They are found across all of inland Australia, where they are nomadic, following the rains and feeding on seeds or fruits or caterpillars or grasshoppers as conditions dictate. This nomadism and their disdain for fences has led to many of their problems with European settlement. In Western Australia the 'Great Emu War' of 1932 was fought between migrating mobs of over 20,000 emus, and the Australian army with machine guns and grenades, called in by the WA government. Jock Marshall in his pioneering conservation work The Great Extermination (published in 1966, just before he died, far too young) reports "History does not record the name of the CO emus, but he must have been a good chap". It seems that perhaps only a dozen emus were killed, and the government had to withdraw the military to save them from further embarrassment.

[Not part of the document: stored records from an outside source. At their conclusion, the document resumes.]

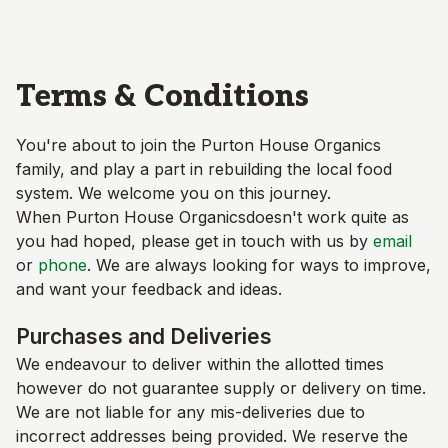
Skip to main content
Terms & Conditions
You're about to join the
Purton House Organics
family, and play a part in rebuilding the local food
system. We welcome you on this journey.
When
Purton House Organics
doesn't work quite as
you had hoped, please get in touch with us by
email
or
phone
. We are always looking for ways to improve,
and want your feedback and ideas.
Purchases and Deliveries
We endeavour to deliver within the allotted times
however do not guarantee supply or delivery on time.
We are not liable for any mis-deliveries due to
incorrect addresses being provided. We reserve the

Like most ratites, Emus are polyandrous, though they start off the breeding cycle as a pair in mid-summer, and dally for about five months. In late May and June she lays up to 20 large dark green eggs in a scrape on the ground, totalling up to 15kg. Not surprisingly, she reckons by now that enough is enough, and she plays no further part in the process, though if she’s still feeling frisky she can go off and do it all again with someone else! Each time she leaves the father in sole charge. He broods for eight weeks, and during the whole time he lives off his body reserves without eating, drinking or defecating, rousing only to turn the eggs several times daily. In this part of the world eggs were apparently laid in about July, which meant that the male was incubating in the snow.

Emu eggs, north-western New South Wales.

In South America rheas are even more Bohemian (from a very anthropomorphic perspective!). The texts tell us that “males are simultaneously polygynous, females are serially polyandrous”, which means that males become territorial, while females form small mobile groups which roam around seeking collective dalliance with likely-liking blokes. He mates with the group of females who all lay eggs in his nest, then go off to look for another bloke to do it all again.  

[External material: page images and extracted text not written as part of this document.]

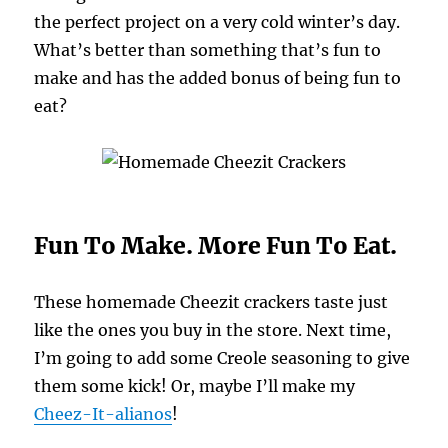
the perfect project on a very cold winter’s day.
What’s better than something that’s fun to
make and has the added bonus of being fun to
eat?
Fun To Make. More Fun To Eat.
These homemade Cheezit crackers taste just
like the ones you buy in the store. Next time,
I’m going to add some Creole seasoning to give
them some kick! Or, maybe I’ll make my
Cheez-It-alianos
!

Darwin's Rhea Rhea pennata and chicks, Torres del Paine NP, Chilean Patagonia.

Kiwis on the other hand are always monogamous, while ostriches can be monogamous in harsh desert situations, though their usual approach is much more complex. A dominant male and female share brooding duties, while in the same territories subordinate females mate with multiple subordinate males and leave them to get on with, as with the emus. At the same time roaming males pass through and mate with the females, but it's not clear who ends up holding the baby in that situation.

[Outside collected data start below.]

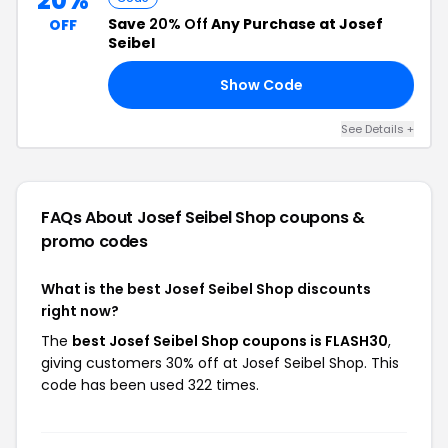
20%
Save
20% Off
Any Purchase at Josef
OFF
Seibel
Show Code
FF
See Details +
FAQs About Josef Seibel Shop
coupons &
promo codes
What is the best Josef Seibel Shop discounts
right now?
The
best Josef Seibel Shop coupons is FLASH30
,
giving customers 30% off at Josef Seibel Shop. This
code has been used 322 times.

The striped Emu chicks can walk within hours, and run and swim within a week. As they get older, they are distinguished from older birds by a dark neck and head. Dad cares for them for 18 months, so he only breeds every other year.

Emu with young chicks near Cue, inland Western Australia.

Father and older chicks, northern Flinders Ranges, South Australia.

All more modern birds have feathers which 'zip together' by tiny hooks on the barbules along the edge of each barb, hundred of which branch from the central vane, or rachis. In ratites these hooks are missing, so the plumage is much looser and more hair-like than we're accustomed to seeing in a bird. An Emu can be somewhat reminiscent of a haystack in fact.

Shaggy Emu plumage.

Something else is happening here too though. Some birds, especially more primitive ones, have an aftershaft, like a small second feather, branching from the base of their feathers; passerines mostly lack them. They tend to be woolly and it seems as though their purpose is primarily insulation. In Emus however this aftershaft is the same length as the main shaft, and in fact it is generally not clear which is which. You may get a sense of it in the photo above, but here's a single Emu feather. They share this oddity with cassowaries, which are in the same family.

Emu feather; the aftershaft is as long as the main shaft.

In kiwis and cassowaries, the plumage is much coarser and hairlike, probably for waterproofing, at least on the exterior; the underfeathers tend to be woolly.

Southern Cassowary Casuarius casuarius, Etty Bay, north Queensland.

One more thing on Emu plumage; they have a somewhat curious 'part' down the back, with the feathers falling away on either side of it.

Emu drinking near Esperance, Western Australia; note the conspicuous part along the spine.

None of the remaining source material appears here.